**Your goal**
Copy out each line of the listing that has the word "button" in it.

**Given records**

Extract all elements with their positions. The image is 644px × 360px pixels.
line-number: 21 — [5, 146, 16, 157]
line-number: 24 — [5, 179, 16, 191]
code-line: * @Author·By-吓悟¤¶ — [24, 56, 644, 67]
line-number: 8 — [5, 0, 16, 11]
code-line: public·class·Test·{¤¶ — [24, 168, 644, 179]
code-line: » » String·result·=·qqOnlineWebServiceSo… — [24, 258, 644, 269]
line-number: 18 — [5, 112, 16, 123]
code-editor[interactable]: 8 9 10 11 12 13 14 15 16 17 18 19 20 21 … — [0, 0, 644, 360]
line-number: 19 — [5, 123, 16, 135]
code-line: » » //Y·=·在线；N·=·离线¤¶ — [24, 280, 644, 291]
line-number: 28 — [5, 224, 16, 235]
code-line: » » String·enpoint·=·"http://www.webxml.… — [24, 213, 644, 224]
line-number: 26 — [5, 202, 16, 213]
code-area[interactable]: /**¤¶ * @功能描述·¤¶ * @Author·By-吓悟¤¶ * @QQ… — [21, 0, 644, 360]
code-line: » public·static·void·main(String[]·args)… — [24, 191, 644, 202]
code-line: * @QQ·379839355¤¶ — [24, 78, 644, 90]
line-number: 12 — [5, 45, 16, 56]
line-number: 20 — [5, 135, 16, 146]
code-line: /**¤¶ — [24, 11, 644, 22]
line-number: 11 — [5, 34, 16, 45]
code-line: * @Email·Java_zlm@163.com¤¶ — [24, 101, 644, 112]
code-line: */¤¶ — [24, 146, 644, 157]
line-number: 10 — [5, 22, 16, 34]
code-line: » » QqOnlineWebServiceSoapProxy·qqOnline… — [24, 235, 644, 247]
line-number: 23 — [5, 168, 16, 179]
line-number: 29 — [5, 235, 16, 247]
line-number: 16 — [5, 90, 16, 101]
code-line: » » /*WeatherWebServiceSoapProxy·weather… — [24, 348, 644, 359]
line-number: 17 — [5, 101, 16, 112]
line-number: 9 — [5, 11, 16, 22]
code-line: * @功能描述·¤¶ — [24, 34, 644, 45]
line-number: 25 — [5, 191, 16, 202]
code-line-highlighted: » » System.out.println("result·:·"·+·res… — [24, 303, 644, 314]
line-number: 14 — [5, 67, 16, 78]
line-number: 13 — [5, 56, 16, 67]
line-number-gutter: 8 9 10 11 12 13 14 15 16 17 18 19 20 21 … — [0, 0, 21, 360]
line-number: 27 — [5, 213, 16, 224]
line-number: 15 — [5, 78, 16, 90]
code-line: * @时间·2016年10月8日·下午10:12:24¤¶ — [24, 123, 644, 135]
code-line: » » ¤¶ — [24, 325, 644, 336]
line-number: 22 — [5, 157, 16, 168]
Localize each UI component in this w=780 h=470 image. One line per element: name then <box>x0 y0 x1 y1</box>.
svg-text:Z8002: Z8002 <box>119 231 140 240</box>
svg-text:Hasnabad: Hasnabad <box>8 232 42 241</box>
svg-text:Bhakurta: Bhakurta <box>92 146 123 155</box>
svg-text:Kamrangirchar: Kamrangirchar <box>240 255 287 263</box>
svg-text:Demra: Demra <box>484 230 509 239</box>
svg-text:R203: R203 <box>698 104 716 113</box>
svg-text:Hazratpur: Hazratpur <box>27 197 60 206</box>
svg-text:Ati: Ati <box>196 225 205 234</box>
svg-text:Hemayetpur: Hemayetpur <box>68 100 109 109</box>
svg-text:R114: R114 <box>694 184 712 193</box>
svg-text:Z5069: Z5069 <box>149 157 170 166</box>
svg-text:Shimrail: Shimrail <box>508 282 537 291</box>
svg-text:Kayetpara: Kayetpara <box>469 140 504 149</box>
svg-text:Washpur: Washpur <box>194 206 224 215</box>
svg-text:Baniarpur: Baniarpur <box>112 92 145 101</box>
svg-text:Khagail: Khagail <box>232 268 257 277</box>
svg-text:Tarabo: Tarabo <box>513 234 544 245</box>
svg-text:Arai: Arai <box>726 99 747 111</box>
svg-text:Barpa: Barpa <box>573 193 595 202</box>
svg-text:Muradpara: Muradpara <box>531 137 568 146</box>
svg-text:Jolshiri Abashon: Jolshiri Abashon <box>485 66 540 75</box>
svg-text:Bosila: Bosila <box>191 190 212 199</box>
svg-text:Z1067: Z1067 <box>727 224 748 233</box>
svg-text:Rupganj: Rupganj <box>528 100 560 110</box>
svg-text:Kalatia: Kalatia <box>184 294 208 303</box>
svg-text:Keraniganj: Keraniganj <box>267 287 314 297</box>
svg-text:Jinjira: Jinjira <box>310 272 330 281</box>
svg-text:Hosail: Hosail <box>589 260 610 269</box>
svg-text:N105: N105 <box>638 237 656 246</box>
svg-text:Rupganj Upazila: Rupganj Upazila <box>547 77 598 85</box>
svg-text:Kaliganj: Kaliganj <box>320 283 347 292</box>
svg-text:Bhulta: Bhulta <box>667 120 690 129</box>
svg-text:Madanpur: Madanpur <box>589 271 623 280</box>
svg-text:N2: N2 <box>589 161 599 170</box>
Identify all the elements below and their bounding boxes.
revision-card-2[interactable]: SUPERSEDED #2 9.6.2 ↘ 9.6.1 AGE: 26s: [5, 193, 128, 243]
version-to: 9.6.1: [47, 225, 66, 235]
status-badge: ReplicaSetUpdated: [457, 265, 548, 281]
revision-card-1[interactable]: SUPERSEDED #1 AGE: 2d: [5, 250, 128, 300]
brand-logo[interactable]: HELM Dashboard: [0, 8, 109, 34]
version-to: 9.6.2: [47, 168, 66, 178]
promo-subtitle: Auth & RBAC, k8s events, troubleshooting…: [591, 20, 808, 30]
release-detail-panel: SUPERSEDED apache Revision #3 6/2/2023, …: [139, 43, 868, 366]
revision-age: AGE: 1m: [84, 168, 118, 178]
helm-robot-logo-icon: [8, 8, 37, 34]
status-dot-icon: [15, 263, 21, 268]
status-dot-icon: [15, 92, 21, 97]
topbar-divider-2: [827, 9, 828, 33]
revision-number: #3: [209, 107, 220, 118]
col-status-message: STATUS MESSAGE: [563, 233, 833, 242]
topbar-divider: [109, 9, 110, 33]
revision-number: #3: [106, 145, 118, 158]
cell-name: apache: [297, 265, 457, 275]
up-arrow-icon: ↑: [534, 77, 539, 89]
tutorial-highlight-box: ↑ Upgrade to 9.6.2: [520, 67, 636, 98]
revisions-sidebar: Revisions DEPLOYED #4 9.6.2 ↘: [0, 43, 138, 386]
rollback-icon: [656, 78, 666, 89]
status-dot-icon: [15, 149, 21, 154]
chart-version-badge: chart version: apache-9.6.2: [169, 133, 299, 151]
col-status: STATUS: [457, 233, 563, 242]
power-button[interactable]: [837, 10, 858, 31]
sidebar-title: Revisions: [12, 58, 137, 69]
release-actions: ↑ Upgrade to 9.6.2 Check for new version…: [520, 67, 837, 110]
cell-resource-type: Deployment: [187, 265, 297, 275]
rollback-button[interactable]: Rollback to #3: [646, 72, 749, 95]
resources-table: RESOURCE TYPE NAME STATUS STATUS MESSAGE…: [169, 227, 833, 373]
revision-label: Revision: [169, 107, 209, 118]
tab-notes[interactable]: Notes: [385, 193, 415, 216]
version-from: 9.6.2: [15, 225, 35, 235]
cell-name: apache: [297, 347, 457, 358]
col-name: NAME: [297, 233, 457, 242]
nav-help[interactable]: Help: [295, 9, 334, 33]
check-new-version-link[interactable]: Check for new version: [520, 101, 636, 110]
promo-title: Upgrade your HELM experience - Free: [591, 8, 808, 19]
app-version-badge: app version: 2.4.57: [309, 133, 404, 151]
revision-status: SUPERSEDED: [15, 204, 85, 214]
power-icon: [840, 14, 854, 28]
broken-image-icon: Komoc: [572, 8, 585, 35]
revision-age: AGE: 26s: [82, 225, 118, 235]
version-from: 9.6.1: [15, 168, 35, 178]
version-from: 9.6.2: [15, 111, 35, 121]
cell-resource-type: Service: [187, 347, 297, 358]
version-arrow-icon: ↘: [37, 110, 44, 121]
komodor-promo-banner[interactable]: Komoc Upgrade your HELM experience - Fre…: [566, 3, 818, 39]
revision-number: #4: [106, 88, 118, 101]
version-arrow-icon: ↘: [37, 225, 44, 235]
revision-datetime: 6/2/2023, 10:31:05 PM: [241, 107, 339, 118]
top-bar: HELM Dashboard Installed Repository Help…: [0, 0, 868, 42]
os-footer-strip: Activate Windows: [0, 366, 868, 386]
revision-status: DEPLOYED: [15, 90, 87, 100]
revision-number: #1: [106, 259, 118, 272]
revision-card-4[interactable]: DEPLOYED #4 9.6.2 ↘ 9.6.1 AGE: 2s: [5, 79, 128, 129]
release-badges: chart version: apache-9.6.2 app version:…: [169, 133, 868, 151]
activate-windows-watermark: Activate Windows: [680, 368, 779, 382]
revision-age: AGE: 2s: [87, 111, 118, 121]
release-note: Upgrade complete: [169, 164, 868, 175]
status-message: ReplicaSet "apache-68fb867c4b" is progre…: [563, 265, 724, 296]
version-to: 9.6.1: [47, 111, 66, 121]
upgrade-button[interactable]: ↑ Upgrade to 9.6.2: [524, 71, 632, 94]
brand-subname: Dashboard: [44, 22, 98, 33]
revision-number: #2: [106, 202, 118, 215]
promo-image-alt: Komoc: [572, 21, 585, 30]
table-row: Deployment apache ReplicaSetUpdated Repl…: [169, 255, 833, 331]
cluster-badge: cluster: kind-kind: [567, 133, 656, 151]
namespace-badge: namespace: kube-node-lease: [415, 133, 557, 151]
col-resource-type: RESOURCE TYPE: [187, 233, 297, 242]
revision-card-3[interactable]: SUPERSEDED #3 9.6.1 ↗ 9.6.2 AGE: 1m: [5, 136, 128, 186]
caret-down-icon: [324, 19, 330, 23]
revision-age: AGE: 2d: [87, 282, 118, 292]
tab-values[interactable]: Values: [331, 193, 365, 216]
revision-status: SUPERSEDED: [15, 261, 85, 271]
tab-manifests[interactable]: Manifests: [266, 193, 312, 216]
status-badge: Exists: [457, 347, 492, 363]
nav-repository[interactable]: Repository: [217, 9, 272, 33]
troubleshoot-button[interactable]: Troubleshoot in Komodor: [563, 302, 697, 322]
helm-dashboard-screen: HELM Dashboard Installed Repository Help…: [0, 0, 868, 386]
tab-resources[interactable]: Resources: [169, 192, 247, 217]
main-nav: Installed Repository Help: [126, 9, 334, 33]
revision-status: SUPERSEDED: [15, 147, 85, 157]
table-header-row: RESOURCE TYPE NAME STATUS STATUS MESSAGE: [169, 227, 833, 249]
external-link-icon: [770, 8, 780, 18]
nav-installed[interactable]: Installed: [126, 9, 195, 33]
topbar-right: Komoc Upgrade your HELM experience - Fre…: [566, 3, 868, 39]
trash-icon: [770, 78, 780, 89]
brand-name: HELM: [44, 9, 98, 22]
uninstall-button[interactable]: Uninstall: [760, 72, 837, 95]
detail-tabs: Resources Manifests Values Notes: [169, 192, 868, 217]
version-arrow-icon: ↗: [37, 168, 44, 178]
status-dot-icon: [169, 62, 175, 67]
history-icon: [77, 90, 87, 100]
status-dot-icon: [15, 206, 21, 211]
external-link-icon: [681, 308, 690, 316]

**Response**
power-button[interactable]: [837, 10, 858, 31]
rollback-button[interactable]: Rollback to #3: [646, 72, 749, 95]
upgrade-button[interactable]: ↑ Upgrade to 9.6.2: [524, 71, 632, 94]
troubleshoot-button[interactable]: Troubleshoot in Komodor: [563, 302, 697, 322]
uninstall-button[interactable]: Uninstall: [760, 72, 837, 95]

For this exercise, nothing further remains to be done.